2) Since it may have been a human that made the problem for you, maybe a human is necessary to resolve it. Try making contact with Elon or some other trustworthy employee. Maybe sketch something eye catching and set your notifications so you know instantly when Elon posts, and then reply immediately with your sketch image and saved text. As I said elsewhere, maybe your excellent algorithm research and published documents are something the President or Elon or Pam or Kash would respond to (leading to help in solving your X problem). As the sayings go, a) It’s not what you know, it’s 𝙬𝙝𝙤 you know; and b) You have to know the ropes in order to pull the strings.
3) While you’re waiting for (or maybe also in addition to) the resolution, consider checking out gab’s ai at gab.com since there is an assortment of some limited free AI there, or you could also pay for an annual subscription that gives you more/unlimited access. (I think the image generators have a high daily limit of 50 but the text AI personalities (you can access more than one) have unlimited access with a subscription.
4) Hey, hey, it’s your lucky day! This iOS AI app is FREE FOR LIFE *TODAY*:
https://apps.apple.com/us/app/genius-ai-chatbot-assistant/id6447141616
That may solve all your problems and not cost you anything to boot!

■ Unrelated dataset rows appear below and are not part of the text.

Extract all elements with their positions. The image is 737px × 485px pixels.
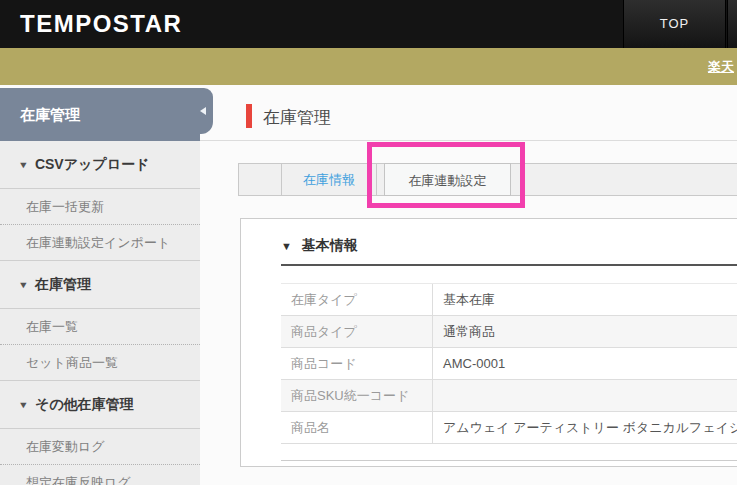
row-value: 基本在庫 xyxy=(433,291,737,309)
sidebar-section-other-stock[interactable]: ▼ その他在庫管理 xyxy=(0,381,200,429)
row-value: 通常商品 xyxy=(433,323,737,341)
table-row: 商品名 アムウェイ アーティストリー ボタニカルフェイシャルオイル xyxy=(281,412,737,444)
nav-next-button[interactable] xyxy=(727,0,737,48)
sidebar-section-csv-upload[interactable]: ▼ CSVアップロード xyxy=(0,141,200,189)
page-title: 在庫管理 xyxy=(263,106,331,129)
sidebar-item-set-product-list[interactable]: セット商品一覧 xyxy=(0,345,200,381)
table-row: 商品コード AMC-0001 xyxy=(281,348,737,380)
top-navbar: TEMPOSTAR TOP xyxy=(0,0,737,48)
sidebar-item-stock-list[interactable]: 在庫一覧 xyxy=(0,309,200,345)
table-row: 商品SKU統一コード xyxy=(281,380,737,412)
sidebar-collapse-tab[interactable] xyxy=(194,88,213,134)
sidebar-item-expected-stock-log[interactable]: 想定在庫反映ログ xyxy=(0,465,200,485)
sidebar-section-stock-management[interactable]: ▼ 在庫管理 xyxy=(0,261,200,309)
tempostar-logo: TEMPOSTAR xyxy=(20,0,182,48)
sidebar-item-stock-change-log[interactable]: 在庫変動ログ xyxy=(0,429,200,465)
row-label: 商品SKU統一コード xyxy=(281,380,433,412)
row-label: 商品コード xyxy=(281,348,433,380)
tab-stock-link-settings[interactable]: 在庫連動設定 xyxy=(384,163,511,196)
basic-info-panel: ▼ 基本情報 在庫タイプ 基本在庫 商品タイプ 通常商品 商品コード AMC-0… xyxy=(240,218,737,467)
sidebar-item-stock-link-import[interactable]: 在庫連動設定インポート xyxy=(0,225,200,261)
title-divider xyxy=(200,140,737,141)
rakuten-link[interactable]: 楽天 xyxy=(708,58,734,76)
sidebar-section-label: CSVアップロード xyxy=(35,156,149,174)
nav-top-button[interactable]: TOP xyxy=(623,0,726,48)
row-value: AMC-0001 xyxy=(433,356,737,371)
row-label: 在庫タイプ xyxy=(281,284,433,316)
table-row: 在庫タイプ 基本在庫 xyxy=(281,284,737,316)
section-down-triangle-icon: ▼ xyxy=(281,240,292,252)
gold-subheader-bar: 楽天 xyxy=(0,48,737,85)
app-window: TEMPOSTAR TOP 楽天 在庫管理 ▼ CSVアップロード 在庫一括更新… xyxy=(0,0,737,485)
section-triangle-icon: ▼ xyxy=(18,280,29,290)
sidebar-menu: ▼ CSVアップロード 在庫一括更新 在庫連動設定インポート ▼ 在庫管理 在庫… xyxy=(0,141,200,485)
basic-info-table: 在庫タイプ 基本在庫 商品タイプ 通常商品 商品コード AMC-0001 商品S… xyxy=(281,283,737,444)
table-row: 商品タイプ 通常商品 xyxy=(281,316,737,348)
sidebar-section-label: 在庫管理 xyxy=(35,276,91,294)
tab-strip: 在庫情報 在庫連動設定 xyxy=(238,163,737,196)
page-title-accent-bar xyxy=(246,104,252,128)
tab-spacer-cell xyxy=(239,164,282,195)
collapse-left-arrow-icon xyxy=(200,107,206,115)
sidebar-section-label: その他在庫管理 xyxy=(35,396,134,414)
section-triangle-icon: ▼ xyxy=(18,160,29,170)
section-triangle-icon: ▼ xyxy=(18,400,29,410)
panel-footer-divider xyxy=(281,460,737,461)
row-label: 商品名 xyxy=(281,412,433,444)
sidebar-item-stock-bulk-update[interactable]: 在庫一括更新 xyxy=(0,189,200,225)
sidebar-title[interactable]: 在庫管理 xyxy=(0,88,200,141)
basic-info-section-header[interactable]: ▼ 基本情報 xyxy=(281,237,737,266)
basic-info-title: 基本情報 xyxy=(302,237,358,253)
tab-stock-info[interactable]: 在庫情報 xyxy=(282,164,377,195)
row-label: 商品タイプ xyxy=(281,316,433,348)
row-value: アムウェイ アーティストリー ボタニカルフェイシャルオイル xyxy=(433,419,737,437)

Here are the directions to claim it for free:
https://gab.com/nc4gab/posts/114055786678453421
I am curious as to what percentage rate would be applied to these "tools" working well for everyone. All of a sudden that becomes a subjective question and it shouldn't be. We are talking about machines. I don't understand a world where machine = subjective.
Based on all the IT people I have read about and known, I don't see an "A+ Socially" group. It is a case of "one reaps what he sows". Putting someone as socially awkward as Mark Zuckerberg at the helm of "social" anything is to our detriment. That should have been obvious. And some of these "social" architect nerds were fed government dollars. That is warped.
Zark Files, I hear you Loud & Clear here! Thank you for not giving up!